DIRECTIONS:
Every single entry that follows must be copied exactly.

Entries taken from a collection:
◆ ◆ ◆ ◆ ◆

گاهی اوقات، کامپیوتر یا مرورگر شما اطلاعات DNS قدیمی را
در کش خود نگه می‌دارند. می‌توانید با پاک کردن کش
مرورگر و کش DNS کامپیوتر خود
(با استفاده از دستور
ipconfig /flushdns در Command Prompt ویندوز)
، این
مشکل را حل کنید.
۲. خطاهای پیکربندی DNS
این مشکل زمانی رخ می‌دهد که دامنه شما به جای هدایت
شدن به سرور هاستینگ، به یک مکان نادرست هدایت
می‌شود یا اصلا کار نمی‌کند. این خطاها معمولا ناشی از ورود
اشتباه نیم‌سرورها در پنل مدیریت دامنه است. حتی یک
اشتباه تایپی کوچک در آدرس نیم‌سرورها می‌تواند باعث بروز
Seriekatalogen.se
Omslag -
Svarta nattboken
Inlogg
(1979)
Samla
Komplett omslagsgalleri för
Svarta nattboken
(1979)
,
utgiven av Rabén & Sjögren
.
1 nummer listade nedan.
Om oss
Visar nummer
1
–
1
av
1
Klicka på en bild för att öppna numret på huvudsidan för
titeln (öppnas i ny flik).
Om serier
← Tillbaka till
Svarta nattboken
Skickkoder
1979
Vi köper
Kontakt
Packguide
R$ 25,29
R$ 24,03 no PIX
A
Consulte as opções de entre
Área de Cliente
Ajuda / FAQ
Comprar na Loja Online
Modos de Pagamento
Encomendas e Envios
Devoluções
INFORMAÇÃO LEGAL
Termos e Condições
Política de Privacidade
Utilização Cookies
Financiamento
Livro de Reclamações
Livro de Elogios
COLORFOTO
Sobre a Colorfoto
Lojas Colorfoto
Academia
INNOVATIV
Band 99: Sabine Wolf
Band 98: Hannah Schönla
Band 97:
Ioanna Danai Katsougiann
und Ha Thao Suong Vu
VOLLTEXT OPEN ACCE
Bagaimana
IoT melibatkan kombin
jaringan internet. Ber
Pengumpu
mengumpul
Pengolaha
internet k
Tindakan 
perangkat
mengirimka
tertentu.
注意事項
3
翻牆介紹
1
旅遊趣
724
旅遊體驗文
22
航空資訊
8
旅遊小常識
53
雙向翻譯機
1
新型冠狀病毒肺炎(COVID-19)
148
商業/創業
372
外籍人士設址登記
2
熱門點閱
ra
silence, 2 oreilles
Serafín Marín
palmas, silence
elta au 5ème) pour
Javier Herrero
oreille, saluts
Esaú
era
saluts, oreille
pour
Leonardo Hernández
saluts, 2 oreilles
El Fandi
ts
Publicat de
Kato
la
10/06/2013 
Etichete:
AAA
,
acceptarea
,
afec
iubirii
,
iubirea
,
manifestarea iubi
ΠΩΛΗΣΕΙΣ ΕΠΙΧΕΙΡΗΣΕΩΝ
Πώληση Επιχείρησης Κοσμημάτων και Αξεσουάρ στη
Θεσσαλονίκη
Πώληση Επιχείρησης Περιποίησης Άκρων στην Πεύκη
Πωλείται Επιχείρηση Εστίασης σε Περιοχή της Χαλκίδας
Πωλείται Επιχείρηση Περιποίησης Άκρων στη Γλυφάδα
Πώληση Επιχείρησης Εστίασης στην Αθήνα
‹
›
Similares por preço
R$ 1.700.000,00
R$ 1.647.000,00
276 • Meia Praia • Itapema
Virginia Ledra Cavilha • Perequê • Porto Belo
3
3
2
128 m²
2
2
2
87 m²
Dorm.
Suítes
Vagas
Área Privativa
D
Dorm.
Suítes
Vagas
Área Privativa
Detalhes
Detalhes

◆ ◆ ◆ ◆ ◆

OUTPUT BELOW:
گاهی اوقات، کامپیوتر یا مرورگر شما اطلاعات DNS قدیمی را
در کش خود نگه می‌دارند. می‌توانید با پاک کردن کش
مرورگر و کش DNS کامپیوتر خود
(با استفاده از دستور
ipconfig /flushdns در Command Prompt ویندوز)
، این
مشکل را حل کنید.
۲. خطاهای پیکربندی DNS
این مشکل زمانی رخ می‌دهد که دامنه شما به جای هدایت
شدن به سرور هاستینگ، به یک مکان نادرست هدایت
می‌شود یا اصلا کار نمی‌کند. این خطاها معمولا ناشی از ورود
اشتباه نیم‌سرورها در پنل مدیریت دامنه است. حتی یک
اشتباه تایپی کوچک در آدرس نیم‌سرورها می‌تواند باعث بروز
Seriekatalogen.se
Omslag -
Svarta nattboken
Inlogg
(1979)
Samla
Komplett omslagsgalleri för
Svarta nattboken
(1979)
,
utgiven av Rabén & Sjögren
.
1 nummer listade nedan.
Om oss
Visar nummer
1
–
1
av
1
Klicka på en bild för att öppna numret på huvudsidan för
titeln (öppnas i ny flik).
Om serier
← Tillbaka till
Svarta nattboken
Skickkoder
1979
Vi köper
Kontakt
Packguide
R$ 25,29
R$ 24,03 no PIX
A
Consulte as opções de entre
Área de Cliente
Ajuda / FAQ
Comprar na Loja Online
Modos de Pagamento
Encomendas e Envios
Devoluções
INFORMAÇÃO LEGAL
Termos e Condições
Política de Privacidade
Utilização Cookies
Financiamento
Livro de Reclamações
Livro de Elogios
COLORFOTO
Sobre a Colorfoto
Lojas Colorfoto
Academia
INNOVATIV
Band 99: Sabine Wolf
Band 98: Hannah Schönla
Band 97:
Ioanna Danai Katsougiann
und Ha Thao Suong Vu
VOLLTEXT OPEN ACCE
Bagaimana
IoT melibatkan kombin
jaringan internet. Ber
Pengumpu
mengumpul
Pengolaha
internet k
Tindakan 
perangkat
mengirimka
tertentu.
注意事項
3
翻牆介紹
1
旅遊趣
724
旅遊體驗文
22
航空資訊
8
旅遊小常識
53
雙向翻譯機
1
新型冠狀病毒肺炎(COVID-19)
148
商業/創業
372
外籍人士設址登記
2
熱門點閱
ra
silence, 2 oreilles
Serafín Marín
palmas, silence
elta au 5ème) pour
Javier Herrero
oreille, saluts
Esaú
era
saluts, oreille
pour
Leonardo Hernández
saluts, 2 oreilles
El Fandi
ts
Publicat de
Kato
la
10/06/2013 
Etichete:
AAA
,
acceptarea
,
afec
iubirii
,
iubirea
,
manifestarea iubi
ΠΩΛΗΣΕΙΣ ΕΠΙΧΕΙΡΗΣΕΩΝ
Πώληση Επιχείρησης Κοσμημάτων και Αξεσουάρ στη
Θεσσαλονίκη
Πώληση Επιχείρησης Περιποίησης Άκρων στην Πεύκη
Πωλείται Επιχείρηση Εστίασης σε Περιοχή της Χαλκίδας
Πωλείται Επιχείρηση Περιποίησης Άκρων στη Γλυφάδα
Πώληση Επιχείρησης Εστίασης στην Αθήνα
‹
›
Similares por preço
R$ 1.700.000,00
R$ 1.647.000,00
276 • Meia Praia • Itapema
Virginia Ledra Cavilha • Perequê • Porto Belo
3
3
2
128 m²
2
2
2
87 m²
Dorm.
Suítes
Vagas
Área Privativa
D
Dorm.
Suítes
Vagas
Área Privativa
Detalhes
Detalhes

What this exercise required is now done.